八ツ橋という単語に対して「三角型で中に餡が包まれたもの」を思い浮かべる人が多いかもしれませんが、これは正確に言うと「餡入りの生八ツ橋」になります。

お菓子としての八ツ橋

京都市南区に本店を置く株式会社美十(旧社名:「株式会社おたべ」)が、1966年に新しくお店を出すことをきっかけに、つぶあんを生八ツ橋で三角型にくるんで新しい創作菓子として売り出しました。

餡入りの生八ツ橋は「おたべ」のほかにも「夕子」「あんなま」「聖」など、各メーカーからさまざまな名前で売り出されています。

 

おすすめの生八ツ橋4選

御殿八ツ橋本舗 生八ツ橋 ニッキ

原材料に砂糖・米粉・きな粉・桂皮油を使用したニッキ味の生八ツ橋。独特の製法によって、ふんわり、もちもちとした口当たりが生まれます。何枚でも食べられそうなクセのある食感です。

井筒八ツ橋本舗 夕子

夕子という名前は、水上勉の代表作『五番町夕霧楼』の主人公である夕子にちなんで名付けられました。

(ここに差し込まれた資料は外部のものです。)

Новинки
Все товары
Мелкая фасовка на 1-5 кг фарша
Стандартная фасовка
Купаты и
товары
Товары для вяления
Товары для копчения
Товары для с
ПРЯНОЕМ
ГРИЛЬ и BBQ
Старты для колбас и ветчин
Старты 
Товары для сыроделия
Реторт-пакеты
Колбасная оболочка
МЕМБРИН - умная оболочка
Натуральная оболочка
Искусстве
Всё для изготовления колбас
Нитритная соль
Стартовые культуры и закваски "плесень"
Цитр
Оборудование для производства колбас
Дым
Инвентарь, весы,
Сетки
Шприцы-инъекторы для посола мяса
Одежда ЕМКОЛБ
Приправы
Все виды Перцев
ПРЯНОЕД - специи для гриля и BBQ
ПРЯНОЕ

これはつぶあんが入っているタイプで、ニッキや抹茶のほか、焼きいも・栗・白みそといった季節限定の味もあります。

つぶあん入り生八ツ橋 おたべ

おたべには北海道十勝平野で栽培・収穫された小豆が使用されています。そして、この小豆の風味を生かすためにあっさりとした甘みに仕上げられています。つぶあん以外にも、お茶を使った玉露あんやきな粉あん・みたらしなどの味もあります。

元祖八つ橋 本家西尾八ツ橋 あんなま

「あんなま」は、「本家西尾八ツ橋」から売り出されている餡入り生八ツ橋です。本家西尾八ツ橋には300年以上の歴史があり、ここが八ツ橋発祥の店とも言われています。

「あんなま」の大きな特徴は、20種類以上という味の多さです。小分けになっているので、いろいろな味を少しずつ楽しみたいという人や、あれもこれも食べてみたいという人にもおすすめです。

ニッキ・抹茶という定番以外でも、季節ごとに季節限定の味が登場します。なかでもフルーツ系の味が豊富で、みかん・もも・いちご・夏みかん・青りんごのほか、ブルーベリー・マンゴーなど和菓子には珍しい味もあります。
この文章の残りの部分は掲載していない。